Fixing the lending drought




Lending by the banks remains severely constrained, fact. Despite the strenuous efforts made by their press offices to convince us otherwise, the bankers are still not lending....

Lending by the banks remains severely constrained, fact. Despite the strenuous efforts made by their press offices to convince us otherwise, the bankers are still not lending anywhere near enough to meet the needs of Britain’s small- and medium-sized enterprises and so help kick-start a full-throated economic recovery.

While there is good evidence that mainstream money is finally getting through to mortgage borrowers – and about time too given the potentially pernicious economic consequences of government (i.e. taxpayer) largesse in the form of quantitative Easing (QE), Funding for Lending, and the particularly obnoxious Help to Buy scheme – lending to business continues to disappoint.

Don’t expect this to change anytime soon. We heard last week that Sir Mervyn King’s final gift to the banks before heading off to do whatever his well-padded pension might allow is to insist they bolster their balance sheets by £27 billion. Eight banks were targeted with RBS and Nationwide singled out – unfairly according to some – for special treatment.

Pretty ripe from a central banker who, in 2007, infamously observed that Britain’s banks were “well-positioned” to withstand any consequences arising from the mis-selling of American sub-prime mortgages.

It also looks as if the Bank of England’s policy of QE is at an end. Its equivalent across the Atlantic – the US Federal Reserve – has confirmed it will “taper” QE out of existence and, with UK inflation continuing to run ahead of its 2.7 per cent target, it’s difficult to see how, or why, King’s successor Mark Carney could continue printing cheap money, of which the banks have been the chief beneficiaries.
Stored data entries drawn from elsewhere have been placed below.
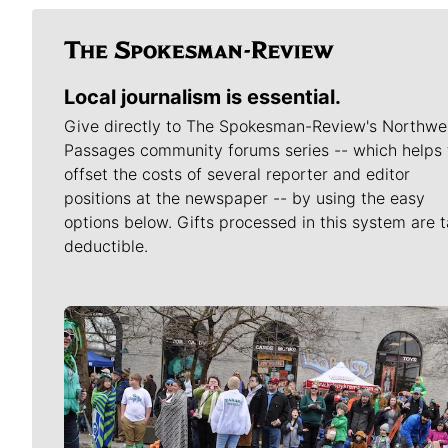
Local journalism is essential.
Give directly to The Spokesman-Review's Northwe
Passages community forums series -- which helps 
offset the costs of several reporter and editor
positions at the newspaper -- by using the easy
options below. Gifts processed in this system are t
deductible.
Meet Our Journalists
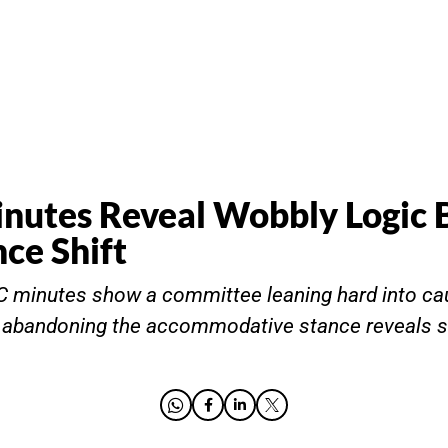
utes Reveal Wobbly Logic 
nce Shift
minutes show a committee leaning hard into caut
r abandoning the accommodative stance reveals 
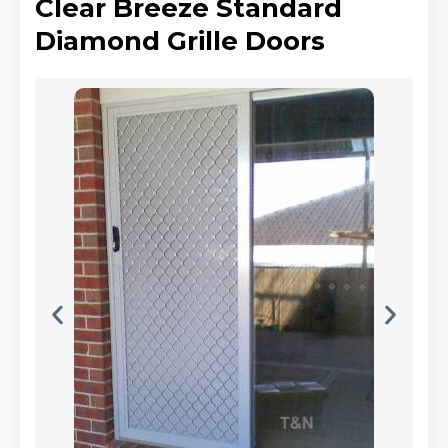
Clear Breeze Standard
Diamond Grille Doors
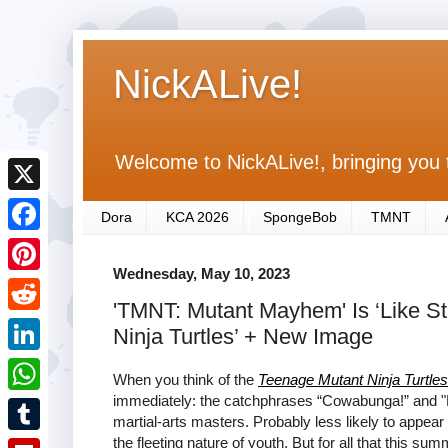
NickALive!
Welcome to NickALive!, bringing you 
X
Dora
KCA 2026
SpongeBob
TMNT
F
Wednesday, May 10, 2023
a
P
'TMNT: Mutant Mayhem' Is ‘Like S
c
i
R
Ninja Turtles’ + New Image
e
n
e
L
b
When you think of the
Teenage Mutant Ninja Turtles
t
d
i
immediately: the catchphrases “Cowabunga!” and "
o
W
e
martial-arts masters. Probably less likely to appea
d
n
o
h
the fleeting nature of youth. But for all that this s
r
T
While bad news for the wider economy, these developments signal a continuing opportunity for alternative lenders. The new generation of challenger banks and short term lenders should do particularly well given their inherent nimbleness and flexibility. Combined with secure funding and attractive products, the ingredients are in place to provide frustrated borrowers with a full menu of treats to shame the bankers. Brokers, take note.

Elsewhere, we all enjoyed a good laugh last week at the expense of the Chancellor of the Exchequer.
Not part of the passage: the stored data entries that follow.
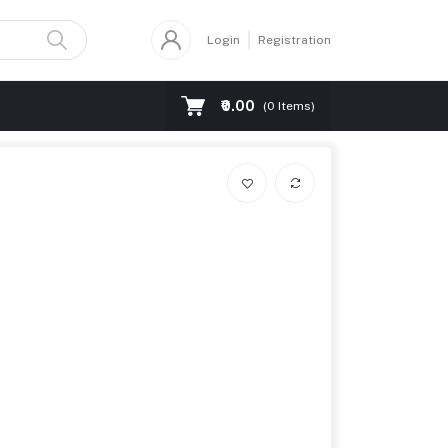
Login
Registration
₹0.00
(
0
Items)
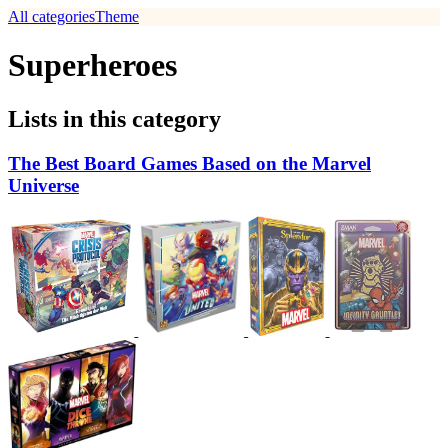
All categories
Theme
Superheroes
Lists in this category
The Best Board Games Based on the Marvel
Universe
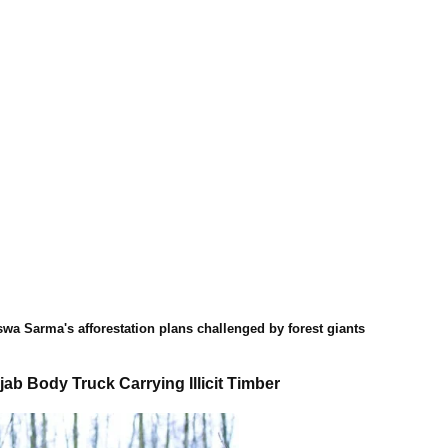
swa Sarma's afforestation plans challenged by forest giants
ab Body Truck Carrying Illicit Timber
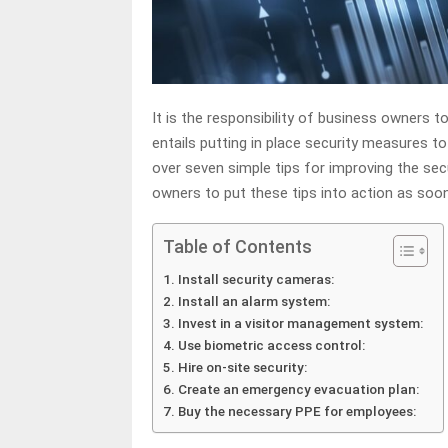
It is the responsibility of business owners t
entails putting in place security measures t
over seven simple tips for improving the se
owners to put these tips into action as soon
Table of Contents
Install security cameras:
Install an alarm system:
Invest in a visitor management system:
Use biometric access control:
Hire on-site security:
Create an emergency evacuation plan:
Buy the necessary PPE for employees:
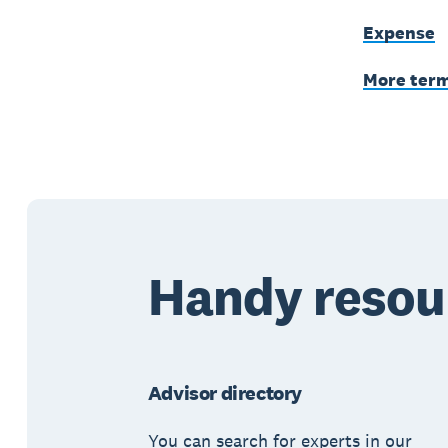
Expense
More ter
Handy resou
Advisor directory
You can search for experts in our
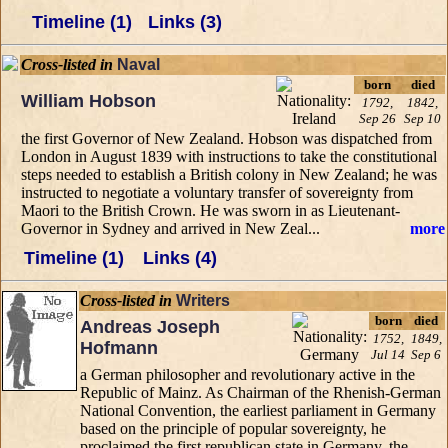
Timeline (1)
Links (3)
Cross-listed in
Naval
born
died
William Hobson
1792,
1842,
Sep 26
Sep 10
the first Governor of New Zealand. Hobson was dispatched from
London in August 1839 with instructions to take the constitutional
steps needed to establish a British colony in New Zealand; he was
instructed to negotiate a voluntary transfer of sovereignty from
Maori to the British Crown. He was sworn in as Lieutenant-
Governor in Sydney and arrived in New Zeal...
more
Timeline (1)
Links (4)
Cross-listed in
Writers
born
died
Andreas Joseph
1752,
1849,
Hofmann
Jul 14
Sep 6
a German philosopher and revolutionary active in the
Republic of Mainz. As Chairman of the Rhenish-German
National Convention, the earliest parliament in Germany
based on the principle of popular sovereignty, he
proclaimed the first republican state in Germany, the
Hilariously illustrative of how US presidents view senior British politicians, Barack Obama persistently referred to George Osborne as “Jeff”. He later explained it away by saying he’d confused our custodian of the nation’s purse-strings with his favourite R&B singer, 1980s chart-maker Jeffrey Osborne (“On the Wings of Love”, anyone?)

But Osborne has more weighty matters on his mind – or so we hope. Tomorrow (Wednesday), he will unveil the government’s spending plans for 2015-16. The central theme will be a package of additional savings (or “cuts” if you work at the BBC or The Guardian) amounting to £11.5 billion. The squeals of pain and outrage from Miliband, Balls and various (self-) interest groups will be heard around the country.

But don’t be fooled by any of it; nor should you be conned into believing it represents anything approximating to a serious attempt to rebalance the nation’s psychotic finances. It doesn’t, and is simply political window-dressing designed to appease the money markets on whose support we have become addicted.

The simple, indisputable fact is that public sector spending next year will, at £745 billion, be £55 billion more than in the first year of this coalition government. Representing an unsustainable 43 per cent of GDP – and with a whopping £220 billion of it alone going on welfare and social benefits – it confirms we’re a country living way beyond our means and in denial of the harsh economic realities of 21st century life.

So when you look at your next pay packet and wonder where all that tax and NI is going, start getting mad. It’s your money, you’ve earned it and you’ve a right to see it better spent.